Reproduce exactly, leaving out pictures, each line from the one holding "customerservice@arizonatools.com (1132, 808)" through the final line of the listing, and add nothing.

── Source material ──

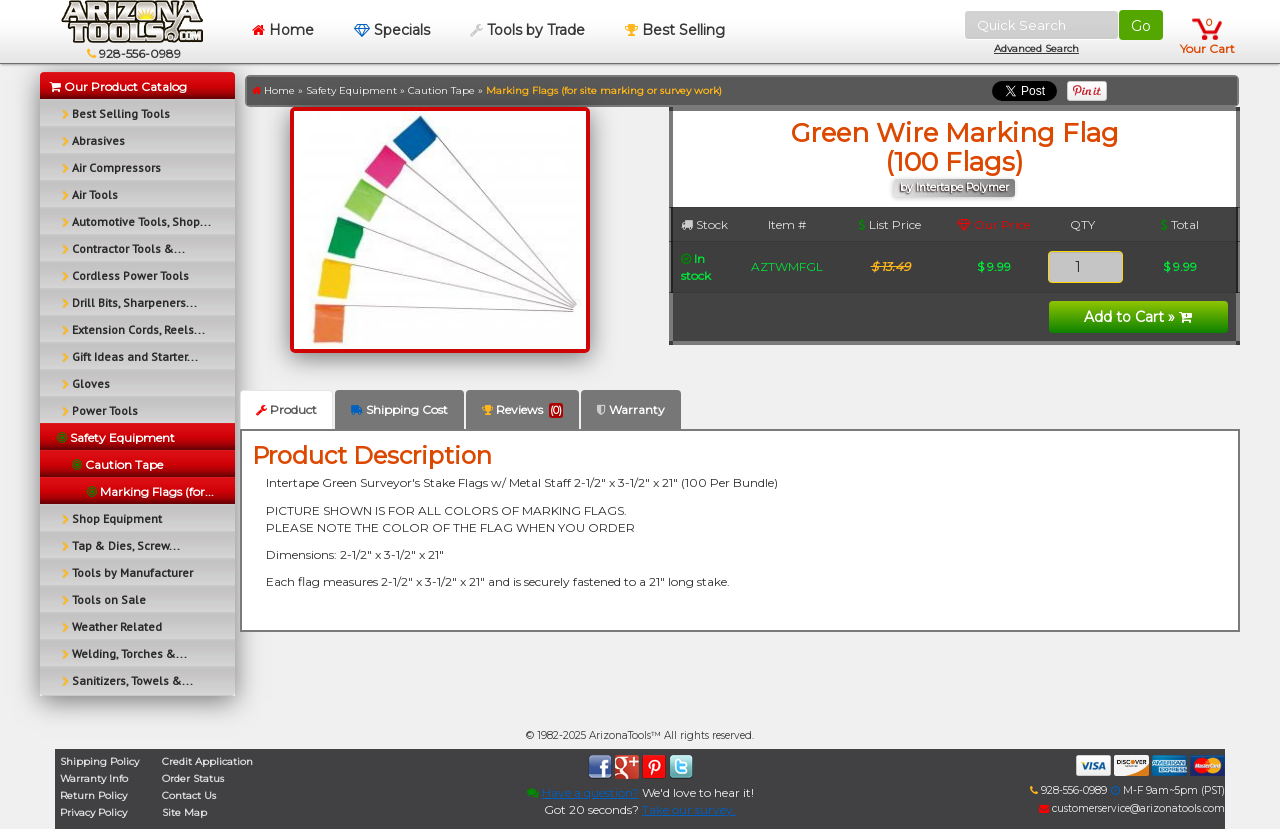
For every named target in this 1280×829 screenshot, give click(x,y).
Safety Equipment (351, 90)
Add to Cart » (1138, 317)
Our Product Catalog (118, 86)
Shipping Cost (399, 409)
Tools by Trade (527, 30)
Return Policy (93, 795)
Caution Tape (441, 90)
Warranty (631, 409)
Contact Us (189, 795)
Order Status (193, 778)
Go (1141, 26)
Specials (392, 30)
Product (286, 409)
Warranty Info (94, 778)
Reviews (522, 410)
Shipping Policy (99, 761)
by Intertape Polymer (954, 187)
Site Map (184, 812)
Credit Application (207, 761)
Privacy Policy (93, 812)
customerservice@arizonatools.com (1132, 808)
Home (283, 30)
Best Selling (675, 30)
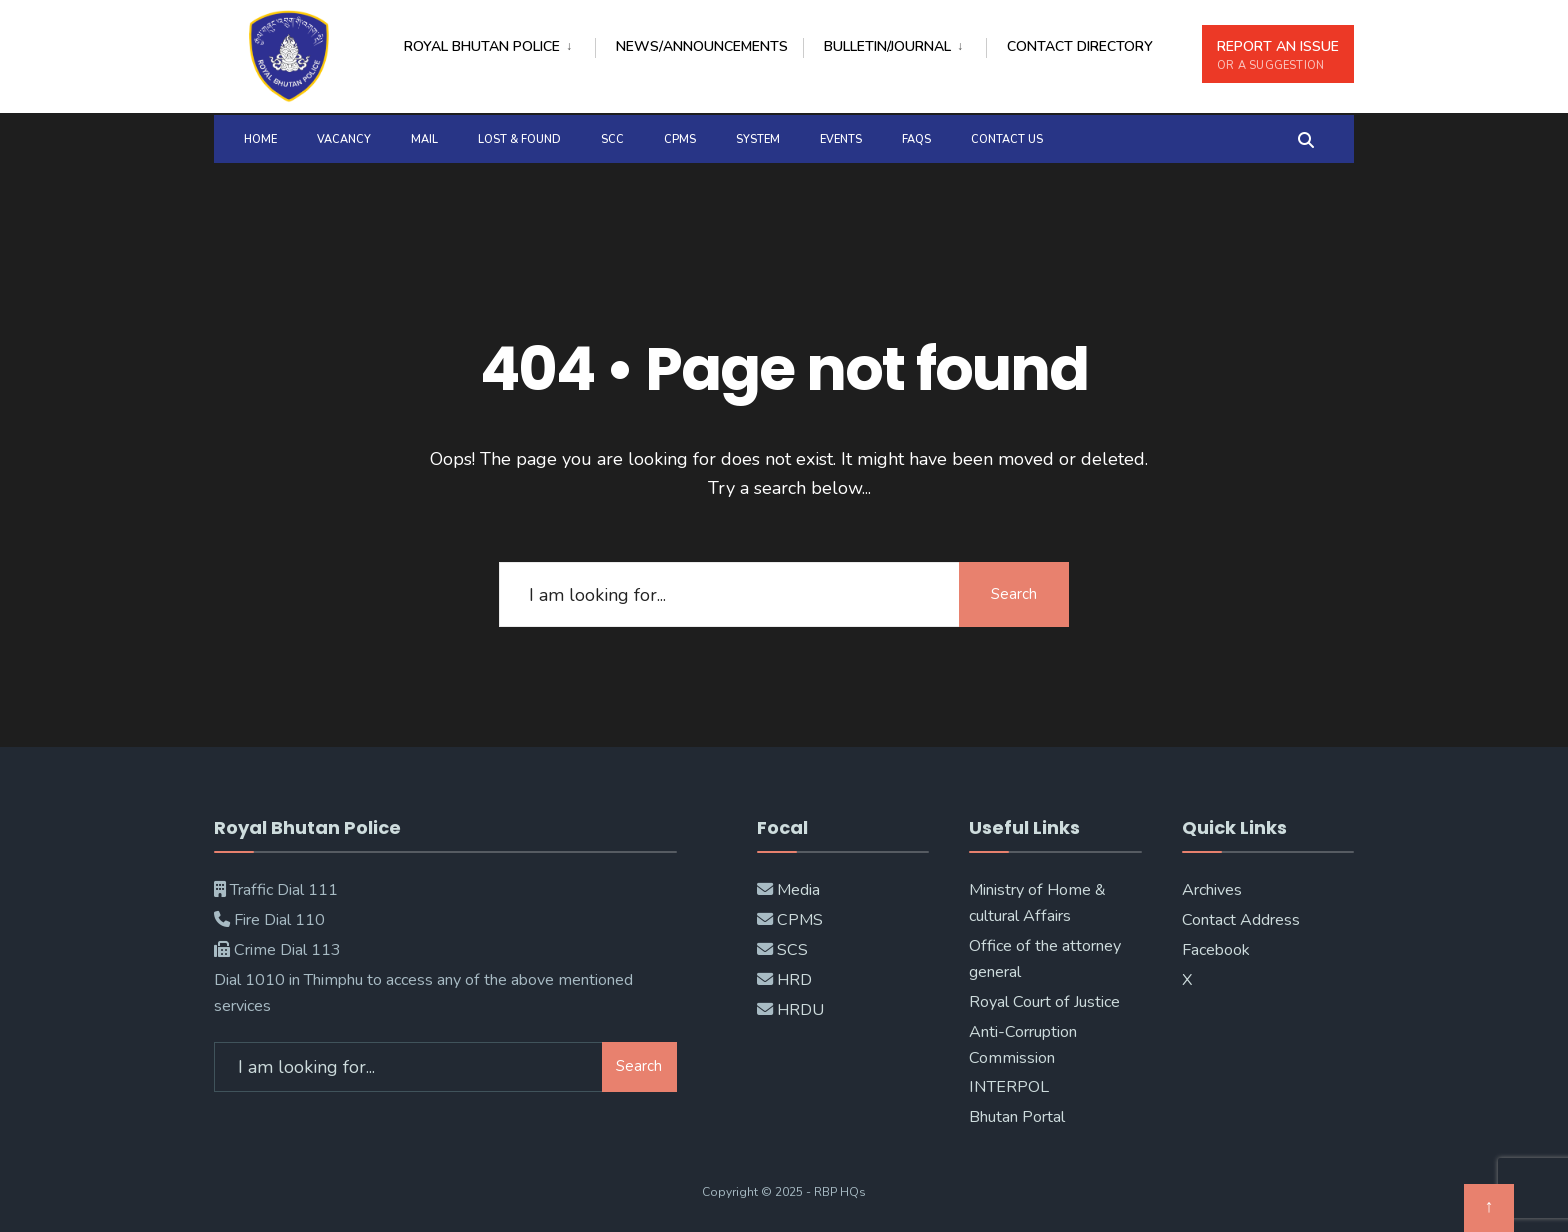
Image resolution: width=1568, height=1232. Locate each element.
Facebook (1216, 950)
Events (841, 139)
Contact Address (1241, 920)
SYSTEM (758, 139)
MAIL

───

* Answer space:
customerservice@arizonatools.com (1132, 808)
Home (283, 30)
Best Selling (675, 30)
Image resolution: width=1568, height=1232. Locate each element.
Facebook (1216, 950)
Events (841, 139)
Contact Address (1241, 920)
SYSTEM (758, 139)
MAIL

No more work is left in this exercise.